穿過秘境入口的感覺,如同被扔進了一個瘋狂的漩渦。
周遭是光怪陸離的碎片景象,巨大的撕扯力從四面八方湧來,林木只覺得全身骨骼都在咯吱作響,那層淡紫色的定空符光暈明滅不定,彷彿隨時都會破碎。
他死死抓住身旁青松的胳膊,兩人如同暴風中的兩片樹葉,被一股無法抗拒的力量裹挾著向前扔去。
耳邊是空間扭曲的尖銳嘶鳴和隱約的慘叫,不知是哪個倒黴的修士未能抗住這入口的兇險。
不知過了多久,或許只是一瞬,又或許是漫長的一刻,那股可怕的撕扯力驟然消失。
兩人重重地摔落在堅實卻有些溼潤的地面上。
“咳咳……”青松劇烈地咳嗽著,臉色蒼白如紙,顯然剛才的穿越過程讓他消耗極大。林木也好不到哪裡去,體內氣血翻騰,但他強忍著不適,第一時間翻身而起,警惕地環顧四周。
眼前不再是那片烏雲壓頂的狂暴海域,而是一個光線晦暗、氣息古老的世界。
天空是灰濛濛的,沒有日月星辰,彷彿籠罩著一層永恆的薄霧。
空氣中瀰漫著濃郁至極的靈氣,但這靈氣中夾雜著一股衰敗和混亂的氣息,吸入口鼻,讓人有些不適。
他們落足之處,像是一片荒廢的園林,腳下是龜裂的玉石小徑,周圍是枯死的奇花異草,只剩下扭曲的枝幹頑強地指向灰空。
遠處,隱約可見坍塌的宮殿輪廓,以及斷裂的山峰懸浮在半空,一切都顯得破碎而不真實。
“鄒……鄒大哥,我們這是進來了?”青松喘著氣,聲音帶著後怕。
“嗯,進來了。”林木沉聲應道,目光銳利地掃視著周圍的環境,“小心些,這裡看似平靜,未必沒有危險。你跟緊我。”

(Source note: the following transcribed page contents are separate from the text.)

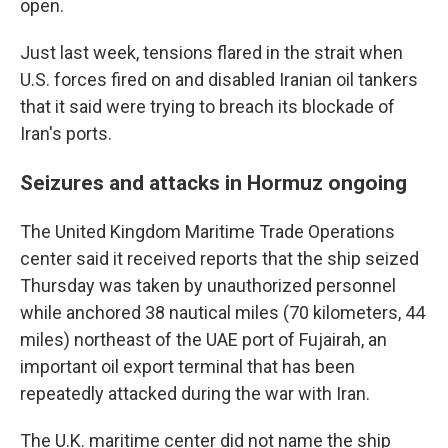
open.
Just last week, tensions flared in the strait when
U.S. forces fired on and disabled Iranian oil tankers
that it said were trying to breach its blockade of
Iran's ports.
Seizures and attacks in Hormuz ongoing
The United Kingdom Maritime Trade Operations
center said it received reports that the ship seized
Thursday was taken by unauthorized personnel
while anchored 38 nautical miles (70 kilometers, 44
miles) northeast of the UAE port of Fujairah, an
important oil export terminal that has been
repeatedly attacked during the war with Iran.
The U.K. maritime center did not name the ship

青松連忙點頭,強自鎮定下來。短暫的慌亂後,便嘗試運轉功法,想要吸收靈氣恢復體力,隨即臉色一變。
“鄒大哥,不對勁!”青松壓低聲音,帶著一絲焦急,“這裡的靈氣不僅混亂,更帶著一股死寂衰敗之意,我……我完全無法引匯入體!”
林木聞言,心中一凜,他再次仔細感應,確認自己因功法或體質特殊,尚能艱難煉化其中一絲,但效率不足外界十分之一。
“情況比想的更糟。”林木眉頭緊鎖,果斷將一塊下品靈石塞到青松手中,“抓緊時間,用靈石恢復。接下來,能不動手,絕不動手。”
“可是鄒大哥……”
“顧不了那麼多了,先保住狀態要緊。”林木打斷他,眼神銳利地掃過前方死寂的廢墟,“走,更加小心些。”
“兩人的行動因此變得愈發謹慎,幾乎到了如履薄冰的地步。
他們不再僅僅是避開那些看似危險的殘垣斷壁,更是將自身氣息收斂到極致,行進間藉助一切可用的遮蔽物,腳步聲輕若鴻毛。
途中,妖獸的嘶吼和窸窣聲依舊不時響起。此刻再聽到這些聲音,兩人心中的警惕提到了頂點。
一旦感知到前方有妖獸氣息,無論強弱,他們的第一選擇永遠是遠遠繞行,寧可多走數里崎嶇之路,也絕不冒險穿越可能發生戰鬥的區域。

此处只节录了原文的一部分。